# Daisy, Poppy, Onslow, Spring collection!



## Puddycat (Aug 28, 2011)

Well spring is in the air, so I thought I would take a few new snaps of the cats. All grown up now  Hope you like them.









Daisy, still as cute as ever!









Onslow and Poppy on the cat tree.









Onslow taking in some of the spring sunshine for the first time in 2013.









Poppy struggling to see, it's that sunny.









Daisy and Poppy on the cat tree.









Daisy in one of her unusual sleeping positions.









And again!









Poppy admiring the fish.









Ding ding round 1!!!!









Onslow playing hide and seek.









Daisy trying to play hide and seek.


----------



## colliemerles (Nov 2, 2007)

_so glad you put some new pictures on, its been along time since we see them. Wow Poppy has grown !!!! great pictures they are all so gorgeous. thank you for sharing with us._


----------



## Puddycat (Aug 28, 2011)

colliemerles said:


> _so glad you put some new pictures on, its been along time since we see them.
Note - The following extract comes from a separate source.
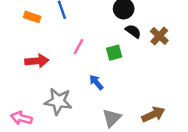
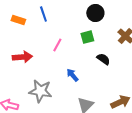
black semicircle: (133, 31) -> (103, 59), moved
green square: (114, 53) -> (87, 37), moved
Wow Poppy has grown !!!! great pictures they are all so gorgeous. thank you for sharing with us._


Thanks  Would have posted some sooner, but it's so hard to get good pictures of them when they won't stay still long enough to take them.

Yeah, Poppy is all grown up now and very very naughty!


----------



## lymorelynn (Oct 4, 2008)

Brilliant photos  And my haven't Daisy and Onslow grown :001_tt1:


----------



## Puddycat (Aug 28, 2011)

lymorelynn said:


> Brilliant photos  And my haven't Daisy and Onslow grown :001_tt1:


Yes they have grown a lot over the last year, Onslow is around 7kg now and Daisy around 5.5kg.


----------



## PetloverJo (Nov 4, 2011)

Lovely pics


----------



## sharonchilds (Jul 7, 2011)

I bet there is never a dull moment in your house 
All your cats are beautiful :001_tt1:


----------



## Aurelie (Apr 10, 2012)

Great pictures, is Poppy a chocolate tabby point?


----------



## Puddycat (Aug 28, 2011)

sharonchilds said:


> I bet there is never a dull moment in your house
> All your cats are beautiful :001_tt1:


It's like a play pen in here!


----------



## Puddycat (Aug 28, 2011)

Aurelie said:


> Great pictures, is Poppy a chocolate tabby point?


She is a Tortoiseshell point :smile5:


----------



## Lunabuma (Dec 12, 2011)

Gorgeous pics, thanks for sharing.


----------



## Cazzer (Feb 1, 2010)

Lovely cats especially daisy and onslow!


----------



## catgeoffrey (Jun 28, 2012)

Lovely pictures!


----------



## mycatsandi (Apr 9, 2013)

Beautiful cats - playful!


----------